Quando o juiz Sergio Moro foi fotografado com o livro Novas Medidas contra a Corrupção e, depois, o mencionou como uma de suas referências para as reformas que pretende apresentar como ministro da Justiça, muitos ainda desconheciam esse trabalho. Trata-se, no entanto, do maior conjunto de medidas anticorrupção já produzido no mundo e que conta com uma característica peculiar: foi desenvolvido pela sociedade brasileira.
O nome Novas Medidas já revela que o pacote dialoga com uma proposta anterior: as “Dez Medidas contra a Corrupção”. Muito mais familiar ao público, graças à bem-sucedida campanha de coleta de assinaturas realizada entre 2015 e 2016, essa iniciativa conseguiu o apoio de cerca de 2 milhões de brasileiros. Muitos se lembrarão, no entanto, de seu final frustrante, com o pacote enterrado pelos deputados na madrugada seguinte ao acidente aéreo da Chapecoense. Enquanto o país estava de luto, praticamente todas as medidas foram derrubadas. Para completar, incluíram-se tópicos de cunho claramente retaliatório aos membros do Ministério Público responsáveis pelas propostas.
As Dez Medidas tiveram o mérito de envolver a sociedade em um debate sobre a corrupção com enfoque em soluções para o problema, buscando atacar as raízes desse mal sistêmico. Mas é certo também que o pacote trazia complicações. Embora pensadas para crimes de colarinho-branco, algumas dessas medidas atingiriam réus de outros crimes e ameaçavam direitos e garantias processuais importantes. Além disso, o pacote apresentava uma limitação de origem, pois partia da perspectiva de uma só instituição: o Ministério Público. O MP tem legitimidade para propor reformas anticorrupção, pois realiza trabalho significativo nessa área e, na maioria das vezes, se frustra com um sistema que garante impunidade a ricos e poderosos. No entanto, há que lembrar que nosso sistema judicial é disfuncional nas duas pontas. De um lado, é extremamente leniente e incapaz de punir réus abastados. De outro, é punitivista e viola, de forma sistemática, garantias básicas de sua clientela preferencial, que é a população de baixa renda. Assim, qualquer medida que busque atacar o problema no andar de cima deve cuidar para não agravá-lo no andar de baixo.

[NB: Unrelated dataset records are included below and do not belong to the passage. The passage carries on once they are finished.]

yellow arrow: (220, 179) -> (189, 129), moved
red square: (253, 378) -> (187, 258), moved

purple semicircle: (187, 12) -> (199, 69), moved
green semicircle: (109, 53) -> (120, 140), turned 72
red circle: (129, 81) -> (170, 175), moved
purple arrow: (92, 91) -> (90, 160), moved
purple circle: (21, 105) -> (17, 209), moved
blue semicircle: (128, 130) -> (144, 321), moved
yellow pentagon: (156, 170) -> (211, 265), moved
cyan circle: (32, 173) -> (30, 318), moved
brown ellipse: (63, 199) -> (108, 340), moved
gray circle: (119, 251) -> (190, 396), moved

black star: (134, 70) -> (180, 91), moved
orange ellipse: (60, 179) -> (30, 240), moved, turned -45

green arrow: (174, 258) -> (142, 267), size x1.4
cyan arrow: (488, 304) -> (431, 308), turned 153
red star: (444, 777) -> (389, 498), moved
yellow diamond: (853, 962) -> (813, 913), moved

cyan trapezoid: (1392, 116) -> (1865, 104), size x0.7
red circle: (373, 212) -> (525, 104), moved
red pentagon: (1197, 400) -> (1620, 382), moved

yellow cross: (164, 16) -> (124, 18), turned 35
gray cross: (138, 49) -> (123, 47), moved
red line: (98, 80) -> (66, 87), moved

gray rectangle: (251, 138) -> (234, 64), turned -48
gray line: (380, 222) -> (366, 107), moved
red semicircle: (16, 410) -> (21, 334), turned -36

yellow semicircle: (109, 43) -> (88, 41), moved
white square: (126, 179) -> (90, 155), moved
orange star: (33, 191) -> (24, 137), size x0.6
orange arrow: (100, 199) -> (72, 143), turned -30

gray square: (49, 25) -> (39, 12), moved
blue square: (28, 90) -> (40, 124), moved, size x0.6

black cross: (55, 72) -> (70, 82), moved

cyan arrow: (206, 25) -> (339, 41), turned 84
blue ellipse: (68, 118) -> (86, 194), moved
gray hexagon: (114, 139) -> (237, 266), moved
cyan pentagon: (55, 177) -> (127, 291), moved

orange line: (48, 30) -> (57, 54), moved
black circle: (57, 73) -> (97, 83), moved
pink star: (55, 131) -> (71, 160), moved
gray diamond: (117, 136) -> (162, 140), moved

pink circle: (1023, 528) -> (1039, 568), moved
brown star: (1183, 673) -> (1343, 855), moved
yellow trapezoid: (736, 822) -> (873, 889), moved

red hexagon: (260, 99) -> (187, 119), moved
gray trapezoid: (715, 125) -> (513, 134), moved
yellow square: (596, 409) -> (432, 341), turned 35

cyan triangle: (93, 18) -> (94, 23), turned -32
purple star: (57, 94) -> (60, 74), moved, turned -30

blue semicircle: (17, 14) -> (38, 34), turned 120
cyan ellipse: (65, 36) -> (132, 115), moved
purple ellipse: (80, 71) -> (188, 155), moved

A Transparência Internacional é a principal entidade no mundo dedicada à luta contra a corrupção. Apesar de estar presente em 110 países, a TI permaneceu por quase uma década fora do Brasil. Recentemente voltou a operar no país e estabeleceu como prioridade ajudar a recuperar o debate sobre reformas anticorrupção abortado prematuramente pelo Parlamento brasileiro. Decidiu, então, convidar a sociedade a construir sua agenda de reformas, produzindo um novo pacote de medidas melhorado, ampliado e, principalmente, com abordagens mais plurais sobre o enfrentamento da corrupção. Embora a persecução penal, muito própria do MP, seja importante para atacar a impunidade, país nenhum conseguiu reduzir seus níveis de corrupção apenas por essa via. São necessárias outras abordagens, sobretudo a preventiva — o que inclui a educação para uma cidadania participativa e ética, a transparência e o acesso à informação pública, a desburocratização, a responsabilização do setor privado, a cooperação internacional e a recuperação de ativos, entre outras.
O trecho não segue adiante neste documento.